The timing of Nokia’s announcement was curious--mere hours before the I/O 2016 keynote where Google announced its Daydream mobile VR ecosystem--and we couldn’t help but put two and two together. Oh, and there’s the (admittedly thin) connection between the name of the newly-formed holding company for Nokia: HMD. Could it be a coincidence? Was mobile VR going to be a part of the Finnish company’s big play in mobile?
Sometimes, though, the news is that there’s no news. In an email, a representative from the Brunswick Group, which represents HMD (and by proxy, Nokia), was unequivocal: “I can confirm that HMD’s agreement with Nokia explicitly does not include other devices such as VR headsets (and Nokia has no plans to license it to HMD in the future). HMD is focused on phones and tablets.” He also stated that there is no connection between the timing of the Nokia announcement and Google’s VR news.
Missing The Train?
Sometimes, though, the news that there’s no news is news. Since Google’s Daydream VR announcement, we’ve been getting a steady stream of emails from companies large and small, letting us know that they’re jumping on the Daydream train, and how.
This is not at all surprising. What Google is doing with Daydream is essentially taking the Gear VR model of that’s-actually-pretty-good-VR-and-wow-it’s-mobile and blowing it wide open by removing the tight integration restrictions that Samsung and Oculus maintained. Now, with the Daydream reference designs, we should see a deluge of smartphone makers rolling out Daydream-compatible handsets and companion VR HMDs and controllers.
And Nokia is not going to be one of them.
We’ve written about how smartphone makers need to innovate to stand out from the throngs of far too similar devices, and one of those ways is to go into VR. That’s been the big Android buy-in, and now Google has pushed that even further. With its Lumia line, Nokia’s biggest differentiator was producing great hardware that ran Windows Mobile. Then Microsoft took the line over. Let’s assume that Nokia can still make killer hardware, but its devices are going to run Android now, not Windows 10 for mobile.
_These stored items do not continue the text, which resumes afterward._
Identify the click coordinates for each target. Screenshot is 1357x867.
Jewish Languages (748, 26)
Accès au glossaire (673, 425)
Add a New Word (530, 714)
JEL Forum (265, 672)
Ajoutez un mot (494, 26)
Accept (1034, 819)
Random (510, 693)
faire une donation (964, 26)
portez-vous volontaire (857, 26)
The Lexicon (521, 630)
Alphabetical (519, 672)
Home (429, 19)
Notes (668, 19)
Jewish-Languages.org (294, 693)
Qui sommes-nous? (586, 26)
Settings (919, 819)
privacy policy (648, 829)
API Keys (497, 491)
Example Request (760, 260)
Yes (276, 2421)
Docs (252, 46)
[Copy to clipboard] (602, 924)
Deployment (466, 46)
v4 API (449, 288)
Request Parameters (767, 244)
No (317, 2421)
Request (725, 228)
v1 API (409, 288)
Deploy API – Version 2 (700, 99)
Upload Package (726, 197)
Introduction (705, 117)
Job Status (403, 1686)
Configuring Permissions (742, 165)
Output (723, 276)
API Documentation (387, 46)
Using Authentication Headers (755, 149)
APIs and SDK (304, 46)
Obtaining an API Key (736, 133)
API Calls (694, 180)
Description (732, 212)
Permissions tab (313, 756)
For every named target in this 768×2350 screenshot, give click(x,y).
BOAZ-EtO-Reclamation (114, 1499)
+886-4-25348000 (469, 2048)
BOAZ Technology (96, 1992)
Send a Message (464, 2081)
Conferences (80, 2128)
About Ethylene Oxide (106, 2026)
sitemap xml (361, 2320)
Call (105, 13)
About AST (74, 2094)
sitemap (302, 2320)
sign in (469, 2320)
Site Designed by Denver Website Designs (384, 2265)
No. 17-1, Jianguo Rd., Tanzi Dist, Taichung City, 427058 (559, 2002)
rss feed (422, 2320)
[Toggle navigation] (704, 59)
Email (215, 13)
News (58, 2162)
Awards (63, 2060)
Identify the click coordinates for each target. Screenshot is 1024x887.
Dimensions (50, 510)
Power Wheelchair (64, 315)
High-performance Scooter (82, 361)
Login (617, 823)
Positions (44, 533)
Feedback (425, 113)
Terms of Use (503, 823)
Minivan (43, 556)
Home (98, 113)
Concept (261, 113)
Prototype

Therefore, Nokia dropped one of its two main selling points (insert “Windows 10 for mobile is the opposite of a selling point” dig here) and failed to add a major new one--one that most of its competitors will now leverage, most likely.
Why? There could be a couple of reasons. It’s possible that Nokia, intensely focused on relaunching and making new devices, just didn’t get the memo about Google’s VR plans. It also may think that VR simply isn’t worth pushing into--admittedly, we know little about Nokia’s marketing plans for its new devices. Maybe it wants to tackle the enterprise space instead of the consumer one, for example, in which case VR would be a fool’s errand.
What we do know of Nokia’s plans is that is has “conditionally” bought back its naming rights on feature phones (the agreement should close H2 2016), and it will be also be making Android-based smartphones and tablets. And it won’t be dabbling in VR.